Communications Manager

The evaluation is intended to answer the overarching question: Is the Chronic Homelessness Initiative an effective strategy to end and prevent chronic homelessness in Los Angeles County? The evaluation will provide both interim milestones related to improving the systems designed to house and serve people experiencing chronic homelessness and estimates of the effect of the development and operation of permanent supportive housing (PSH) on its residents and on chronic homelessness itself.

The Foundation articulated the following five-year strategic goals for the Initiative, significant milestones toward the goal of ending and preventing chronic homelessness in Los Angeles:

  • Demonstrated action by elected and public officials to support a systemic approach to addressing chronic homelessness;
  • $15 million in private funds allocated directly toward PSH;
  • $75 million in public sector funds realigned toward PSH;
  • 3,000 new PSH units constructed or in the development pipeline;
  • 1,000 scattered site PSH units made available with necessary operating and service funding;
  • 1,000 of the most vulnerable chronically homeless persons housed in PSH;
  • A system of prioritizing chronically homeless persons for PSH in place; and
  • Increased capacity of developers and providers to provide PSH effectively.

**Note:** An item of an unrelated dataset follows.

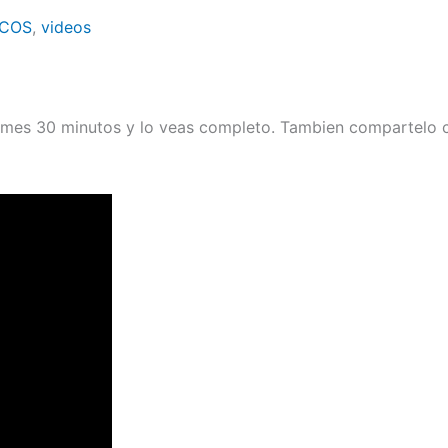
ICOS
,
videos
omes 30 minutos y lo veas completo. Tambien compartelo c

The goals and the Foundation’s associated grant investments reflect an underlying theory of what the Hilton Foundation thought was needed in order to address chronic homelessness in Los Angeles. The evaluation team documented the unspoken rationale behind the investments in a Theory of Change, developed through discussions with Foundation staff and other key stakeholders. Briefly, the theory is that to end chronic homelessness, Los Angeles needs significantly more PSH resources and a formal system of linking chronically homeless individuals with available PSH based on well-established priorities for identifying who is chronically homeless and who among those should be placed in housing first. Further, the theory recognizes that to develop more PSH resources, the community will need consensus that PSH should be a priority, political will to overcome funding and siting battles that have hampered wide-spread development of PSH in the past, commitments from funders to develop the units needed, and increased capacity among housing and service providers to effectively target PSH to chronically homeless people.

This document provides the evaluation team’s report on the first 18 months of the Initiative, covering actions undertaken and results accomplished from January 2011 through July 2012. The report provides an assessment of each of the goals within the context of the Theory of Change. Each goal is examined in relation to whether there is sufficient data to adequately measure progress on the goal and then, if possible, the extent to which each goal has been attained.

The assessment is based on: information collected from 460 local stakeholders through a web-based survey; interviews with 50 people representing 43 public and private non-grantee organizations; interviews with 30 people from the Foundation’s 2011 grantees; 4 focus groups with formerly homeless PSH residents; analysis of data from Hilton Foundation grantees – especially Home For Good, the Corporation for Supportive Housing, and Community Solutions; analysis of Los Angeles Homeless Services Authority (LAHSA) point-in-time count estimates; and independent documentation of other local actions and events. Data were reviewed and cleaned by the evaluation team, and validated against other sources when available.